Suicide note from the living
The following words were written from a deeply suicidal state of mind, at some point in late May or early June of 2017.
It was intended as a suicide note.
In a welcome twist of irony, ventilating all of these thoughts and feelings through writing was a cathartic enough act to subdue the part of me that was ready to end it all.
After writing it, I fell asleep and woke up the next day with enough hope to go on living.
I share it now as an honest expression from the edge of a proverbial cliff, overlooking an endless abyss.
It comes from a tired, hateful, defeated place.
It’s a piece of the puzzle of my life.
Maybe you’ll relate to some of it. Or maybe nothing could be more foreign.
Either way, it’s an opportunity to build relation and understanding.
Anyway, here we go.
No mincing words.
If you’re reading this, I’m dead.
And I suppose you may think that’s a terrible tragedy.
If I were born a cow or pig, you would pay for my torture & execution, and then you’d fucking eat my flesh.
Don’t you realize?
The same spark of life that’s in you and I is also in cows and pigs. Fish and chicken. Mice and fleas.
Threaten any of these beings with violence, and what happens?
They try to survive…
One thing for sure that every sentient being has in common is a will to live…
If you don’t care about other beings’ will to live, then don’t you fucking dare act like my death is a tragedy.
I can’t stand how brainwashed this world is.
No, not the world. Just the people.
Society doesn’t stand up to even the most basic critical thinking and scrutiny.
If more people cared, we could come together and change it.
Change is not a pie-in-the-sky ideal.
But people are lazy. They don’t like to think through their own contradictions to find congruency with coherency.
People are so focused on judging and categorizing others that they fail to strike a balance within.
Obviously, I’m no exception.
I’ve chosen to end my life, because I’m paralyzed in my judgment of the external, to the point I’ve run out of hope that I’ll ever be able to find a way to function in this world.

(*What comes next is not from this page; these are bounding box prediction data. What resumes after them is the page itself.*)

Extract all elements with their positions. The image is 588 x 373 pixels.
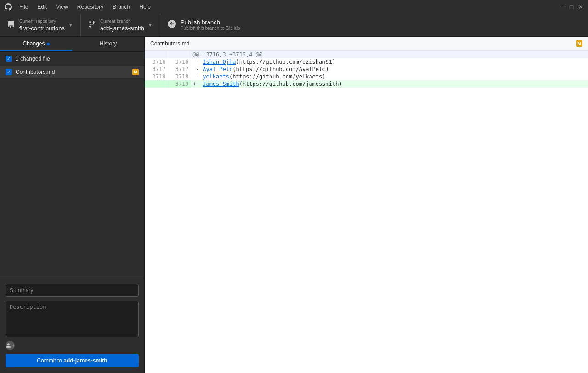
menu-bar: File Edit View Repository Branch Help <box>16 3 154 11</box>
hunk-old-num <box>145 51 168 58</box>
close-button[interactable]: ✕ <box>578 4 583 10</box>
current-repo-value: first-contributions <box>19 25 65 32</box>
current-branch-value: add-james-smith <box>100 25 144 32</box>
publish-branch-section[interactable]: Publish branch Publish this branch to Gi… <box>160 14 588 36</box>
publish-info: Publish branch Publish this branch to Gi… <box>181 19 240 32</box>
minimize-button[interactable]: ─ <box>560 4 565 10</box>
window-controls: ─ □ ✕ <box>560 4 583 10</box>
current-branch-section[interactable]: Current branch add-james-smith ▼ <box>81 14 160 36</box>
commit-area: + Commit to add-james-smith <box>0 278 144 373</box>
file-modified-badge: M <box>132 69 139 75</box>
new-line-num: 3717 <box>168 66 191 73</box>
old-line-num: 3718 <box>145 73 168 80</box>
table-row: 3719 +- James Smith(https://github.com/j… <box>145 80 588 88</box>
publish-sub: Publish this branch to GitHub <box>181 26 240 31</box>
line-content: +- James Smith(https://github.com/jamess… <box>191 80 588 88</box>
current-branch-label: Current branch <box>100 19 144 24</box>
diff-hunk-header: @@ -3716,3 +3716,4 @@ <box>145 51 588 58</box>
new-line-num: 3718 <box>168 73 191 80</box>
hunk-content: @@ -3716,3 +3716,4 @@ <box>191 51 588 58</box>
current-repo-label: Current repository <box>19 19 65 24</box>
current-repo-section[interactable]: Current repository first-contributions ▼ <box>0 14 81 36</box>
line-content: - yelkaets(https://github.com/yelkaets) <box>191 73 588 80</box>
branch-dropdown-icon: ▼ <box>148 22 153 28</box>
diff-content: @@ -3716,3 +3716,4 @@ 3716 3716 - Ishan … <box>145 51 588 373</box>
tab-changes[interactable]: Changes <box>0 37 72 51</box>
commit-footer: + <box>6 341 139 350</box>
diff-link[interactable]: Ayal Pelc <box>203 66 232 72</box>
publish-label: Publish branch <box>181 19 240 26</box>
description-textarea[interactable] <box>6 301 139 337</box>
repo-dropdown-icon: ▼ <box>68 22 73 28</box>
checkmark-icon: ✓ <box>7 56 11 61</box>
diff-filename: Contributors.md <box>150 40 189 47</box>
titlebar: File Edit View Repository Branch Help ─ … <box>0 0 588 14</box>
changes-dot-indicator <box>47 43 50 45</box>
changed-count: 1 changed file <box>16 56 50 62</box>
commit-button[interactable]: Commit to add-james-smith <box>6 354 139 367</box>
select-all-checkbox[interactable]: ✓ <box>6 56 12 62</box>
table-row: 3718 3718 - yelkaets(https://github.com/… <box>145 73 588 80</box>
publish-icon <box>168 20 176 30</box>
current-repo-info: Current repository first-contributions <box>19 19 65 32</box>
github-logo-icon <box>5 3 12 11</box>
hunk-new-num <box>168 51 191 58</box>
avatar: + <box>6 341 15 350</box>
old-line-num: 3716 <box>145 58 168 66</box>
current-branch-info: Current branch add-james-smith <box>100 19 144 32</box>
table-row: 3717 3717 - Ayal Pelc(https://github.com… <box>145 66 588 73</box>
diff-header: Contributors.md M <box>145 37 588 51</box>
main-content: Changes History ✓ 1 changed file ✓ Contr… <box>0 37 588 373</box>
diff-link[interactable]: James Smith <box>203 81 239 87</box>
maximize-button[interactable]: □ <box>569 4 574 10</box>
file-item-contributors[interactable]: ✓ Contributors.md M <box>0 66 144 78</box>
line-content: - Ishan Ojha(https://github.com/ozishan9… <box>191 58 588 66</box>
summary-input[interactable] <box>6 284 139 297</box>
diff-link[interactable]: yelkaets <box>203 73 229 80</box>
new-line-num: 3719 <box>168 80 191 88</box>
file-checkmark-icon: ✓ <box>7 70 11 74</box>
menu-view[interactable]: View <box>52 3 72 11</box>
repo-icon <box>7 21 15 30</box>
old-line-num: 3717 <box>145 66 168 73</box>
diff-table: @@ -3716,3 +3716,4 @@ 3716 3716 - Ishan … <box>145 51 588 88</box>
sidebar-tabs: Changes History <box>0 37 144 52</box>
old-line-num <box>145 80 168 88</box>
tab-history[interactable]: History <box>72 37 144 51</box>
table-row: 3716 3716 - Ishan Ojha(https://github.co… <box>145 58 588 66</box>
diff-modified-badge: M <box>576 40 582 47</box>
file-name: Contributors.md <box>16 69 55 75</box>
new-line-num: 3716 <box>168 58 191 66</box>
file-checkbox[interactable]: ✓ <box>6 69 12 75</box>
toolbar: Current repository first-contributions ▼… <box>0 14 588 37</box>
menu-repository[interactable]: Repository <box>74 3 107 11</box>
diff-area: Contributors.md M @@ -3716,3 +3716,4 @@ … <box>145 37 588 373</box>
menu-help[interactable]: Help <box>136 3 154 11</box>
branch-icon <box>88 21 96 30</box>
menu-branch[interactable]: Branch <box>109 3 134 11</box>
diff-link[interactable]: Ishan Ojha <box>203 59 236 65</box>
sidebar: Changes History ✓ 1 changed file ✓ Contr… <box>0 37 145 373</box>
changed-files-header: ✓ 1 changed file <box>0 52 144 66</box>
menu-edit[interactable]: Edit <box>34 3 51 11</box>
sidebar-spacer <box>0 78 144 278</box>
menu-file[interactable]: File <box>16 3 32 11</box>
line-content: - Ayal Pelc(https://github.com/AyalPelc) <box>191 66 588 73</box>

In 2015, I was for the briefest of summers, happier than I’ve ever been in my life.
But the means and method of the happiness was stigmatized, and resulted in total alienation and abandonment from my family and friends.
The two years since then has been the loneliest, most alienating and depressing time of my life. And this is after 36 years of sadness, chaos, not fitting in, & not functioning in society.
My life has been a shit show since before I was born.
My mom has made it a point to let me know time and time again, I’ve never made life easy for her, even in the womb.
Unquestioningly, I’ve spent more of my life miserable than content or happy.
And the thing is, I know I have a lot to offer.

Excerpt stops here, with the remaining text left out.